#### EXERCISE DIRECTIONS:
The line with "PDFApi 클래스 인스턴스의" marks the first line to copy, and the line with "(1)HRマーケティング事業" marks the last. Transcribe that stretch of the data below exactly, without pictures.

#### DATA TO PROCESS:

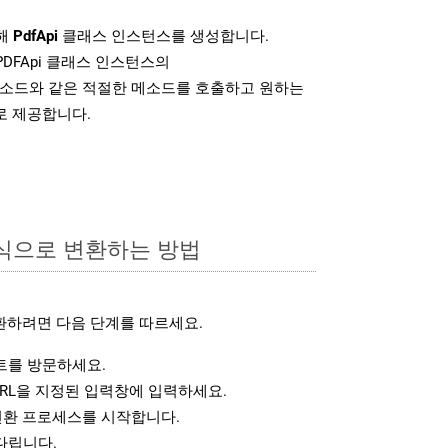
위해
PdfApi
클래스 인스턴스를 생성합니다.
PDFApi 클래스 인스턴스의
소드와 같은 적절한 메소드를 호출하고 원하는
로 제공합니다.
형식으로 변환하는 방법
환하려면 다음 단계를 따르세요.
를 방문하세요.
RL을 지정된 입력창에 입력하세요.
변환 프로세스를 시작합니다.
다립니다.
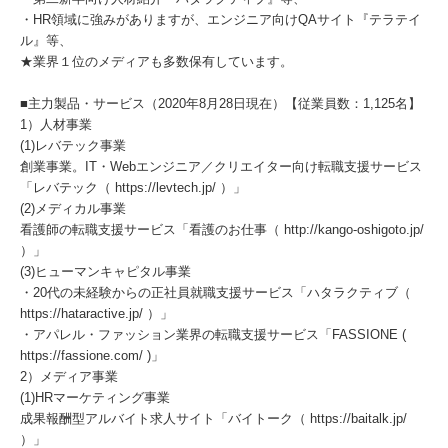
・HR領域に強みがありますが、エンジニア向けQAサイト『テラテイ
ル』等、
★業界１位のメディアも多数保有しています。
■主力製品・サービス（2020年8月28日現在）【従業員数：1,125名】
1）人材事業
(1)レバテック事業
創業事業。IT・Webエンジニア／クリエイター向け転職支援サービス
「レバテック（ https://levtech.jp/ ）」
(2)メディカル事業
看護師の転職支援サービス「看護のお仕事（ http://kango-oshigoto.jp/
）」
(3)ヒューマンキャピタル事業
・20代の未経験からの正社員就職支援サービス「ハタラクティブ（
https://hataractive.jp/ ）」
・アパレル・ファッション業界の転職支援サービス「FASSIONE (
https://fassione.com/ )」
2）メディア事業
(1)HRマーケティング事業
成果報酬型アルバイト求人サイト「バイトーク（ https://baitalk.jp/
）」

#### TASK RESPONSE:
PDFApi 클래스 인스턴스의
소드와 같은 적절한 메소드를 호출하고 원하는
로 제공합니다.
형식으로 변환하는 방법
환하려면 다음 단계를 따르세요.
를 방문하세요.
RL을 지정된 입력창에 입력하세요.
변환 프로세스를 시작합니다.
다립니다.
・HR領域に強みがありますが、エンジニア向けQAサイト『テラテイ
ル』等、
★業界１位のメディアも多数保有しています。
■主力製品・サービス（2020年8月28日現在）【従業員数：1,125名】
1）人材事業
(1)レバテック事業
創業事業。IT・Webエンジニア／クリエイター向け転職支援サービス
「レバテック（ https://levtech.jp/ ）」
(2)メディカル事業
看護師の転職支援サービス「看護のお仕事（ http://kango-oshigoto.jp/
）」
(3)ヒューマンキャピタル事業
・20代の未経験からの正社員就職支援サービス「ハタラクティブ（
https://hataractive.jp/ ）」
・アパレル・ファッション業界の転職支援サービス「FASSIONE (
https://fassione.com/ )」
2）メディア事業
(1)HRマーケティング事業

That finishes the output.